Decisions like that are complex and complicated and based on performance history, the direction of the program and oftentimes they don’t have easy answers,” he says. “You have to weigh everything. A lot of people out there said we had to do something. Half the people said we don’t have to do anything and emotions were all over the place. Somehow you have to not overreact to the emotions and weigh all the factors.”

No word on whether the big sendoff the folks were trying to give Miles was recognized as such – the fans all thought Miles was gone and lots of them wanted to make a nice moment for him on the way out the door. Apparently Alexander and his crowd were swayed by public opinion.

Or, our sources tell us, he was heavily swayed by the Governor-Elect. He didn’t offer any indications about that in the Business Report piece.

Keeping Les Miles is a defensible decision. Keeping him after two weeks of a media circus about his being fired at the end of the season isn’t defensible, it’s a goat rodeo.

And as much as Joe Alleva deserves criticism for the mess and other things he’s done as LSU’s athletic director, this is not primarily Alleva’s goat rodeo. It’s F. King Alexander’s. Alleva may have made a mistake leaking his intentions to the media and starting the circus, but there was a method to his madness – he thought, and apparently not mistakenly, that he would be able to deliver Jimbo Fisher as Miles’ replacement which was, most of the Miles detractors believe, worth the trouble. For Alexander, what payoff for undercutting his athletic director and alienating the university’s financial supporters?

Alexander could have shot down the rumors about Miles’ ouster by saying from the outset that he wasn’t going to allow the boosters to pay Miles’ buyout. He would have engendered a great deal of blowback from those boosters in doing so, but it won’t be anywhere near as bad as what’s coming if Miles’ program continues to stagnate. If the football team loses its bowl game – there are reports LSU might end up playing Michigan in one of the Florida bowls, and were Miles to lose to Jim Harbaugh and his alma mater it would be a big national story – a very long offseason replete with a lot of suddenly-disinterested boosters will result.

Alexander has now allowed his precious narrative about state funding to color three clumsy decisions he’s made in the past seven months. He blew up a bond issue by running his mouth about “academic bankruptcy,” he embarrassed the university by halting construction of a new dining hall on campus paid for completely with dedicated private money, and now he’s delegitimized his AD and alienated a large number of LSU’s supporters.

Not to mention he’s insulted a good many of the state’s people, who do understand that the $15 million that would have been spent buying Miles out would have been someone else’s money, and not F. King Alexander’s to spend.
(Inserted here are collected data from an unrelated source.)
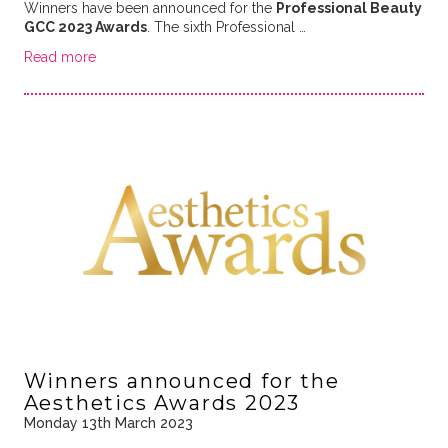
Winners have been announced for the
Professional Beauty
GCC 2023 Awards
. The sixth Professional …
Read more
Winners announced for the
Aesthetics Awards 2023
Monday 13th March 2023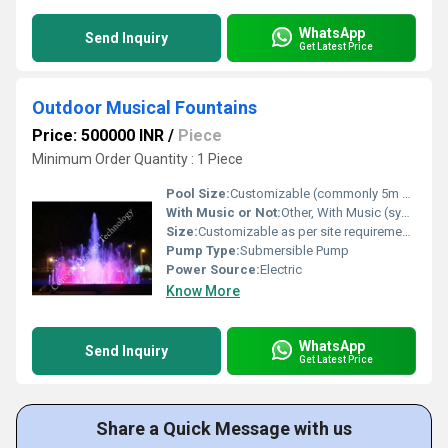
WhatsApp
Send Inquiry
Get Latest Price
Outdoor Musical Fountains
Price: 500000 INR
/
Piece
Minimum Order Quantity : 1 Piece
Pool Size:
Customizable (commonly 5m x 8m or as required)
With Music or Not:
Other, With Music (synchronized)
Size:
Customizable as per site requirements
Pump Type:
Submersible Pump
Power Source:
Electric
Know More
WhatsApp
Send Inquiry
Get Latest Price
Share a Quick Message with us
Those people, who would have seen that buyout money as an investment – $15 million over eight years that would have been offset at least in part if not completely by money Miles would have made coaching elsewhere – in an improved football program capable of winning championships and earning more profit that could be shared with the school’s academic side, will now be far less interested in tax increases to support more funding for LSU.

It’s an entirely shortsighted and, frankly, avaricious approach. It shows that Alexander was a terrible, terrible fit for the job of LSU president. And it puts into question whether he ought to hold that job much longer.

The LSU Board of Supervisors meets on Dec. 11. That will be the last meeting before Edwards’ inauguration. Four of those board members will have their terms expire in June and none of them are likely to be reappointed. That meeting in a week could be very interesting.